Supplied data =>
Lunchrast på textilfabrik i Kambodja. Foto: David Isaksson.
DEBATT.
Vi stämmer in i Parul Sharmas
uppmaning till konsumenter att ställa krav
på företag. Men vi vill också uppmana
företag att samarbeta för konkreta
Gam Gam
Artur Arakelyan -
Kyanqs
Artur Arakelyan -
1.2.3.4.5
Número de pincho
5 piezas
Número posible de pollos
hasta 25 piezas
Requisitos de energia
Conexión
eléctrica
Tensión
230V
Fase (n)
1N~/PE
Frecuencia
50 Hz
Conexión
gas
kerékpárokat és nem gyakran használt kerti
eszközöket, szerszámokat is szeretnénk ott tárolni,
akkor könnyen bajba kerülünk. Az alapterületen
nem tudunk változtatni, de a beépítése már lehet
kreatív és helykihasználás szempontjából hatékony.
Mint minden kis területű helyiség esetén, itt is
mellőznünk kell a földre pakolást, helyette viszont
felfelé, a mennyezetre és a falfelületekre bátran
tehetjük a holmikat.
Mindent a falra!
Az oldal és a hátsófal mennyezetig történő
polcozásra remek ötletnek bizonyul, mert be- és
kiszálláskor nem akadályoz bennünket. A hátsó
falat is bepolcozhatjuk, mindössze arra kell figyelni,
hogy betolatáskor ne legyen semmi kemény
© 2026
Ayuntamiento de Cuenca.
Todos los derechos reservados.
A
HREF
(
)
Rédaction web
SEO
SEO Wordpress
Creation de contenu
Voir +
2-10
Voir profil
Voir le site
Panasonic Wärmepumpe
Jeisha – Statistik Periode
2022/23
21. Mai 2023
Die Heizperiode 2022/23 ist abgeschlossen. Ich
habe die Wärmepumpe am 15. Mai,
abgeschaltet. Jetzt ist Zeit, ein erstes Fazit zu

What to work on => Everything from the first line of the material through the line containing "Az oldal és a hátsófal mennyezetig történő" is to be printed exactly; lines after that are to be left out.

Reply to the task =>
Lunchrast på textilfabrik i Kambodja. Foto: David Isaksson.
DEBATT.
Vi stämmer in i Parul Sharmas
uppmaning till konsumenter att ställa krav
på företag. Men vi vill också uppmana
företag att samarbeta för konkreta
Gam Gam
Artur Arakelyan -
Kyanqs
Artur Arakelyan -
1.2.3.4.5
Número de pincho
5 piezas
Número posible de pollos
hasta 25 piezas
Requisitos de energia
Conexión
eléctrica
Tensión
230V
Fase (n)
1N~/PE
Frecuencia
50 Hz
Conexión
gas
kerékpárokat és nem gyakran használt kerti
eszközöket, szerszámokat is szeretnénk ott tárolni,
akkor könnyen bajba kerülünk. Az alapterületen
nem tudunk változtatni, de a beépítése már lehet
kreatív és helykihasználás szempontjából hatékony.
Mint minden kis területű helyiség esetén, itt is
mellőznünk kell a földre pakolást, helyette viszont
felfelé, a mennyezetre és a falfelületekre bátran
tehetjük a holmikat.
Mindent a falra!
Az oldal és a hátsófal mennyezetig történő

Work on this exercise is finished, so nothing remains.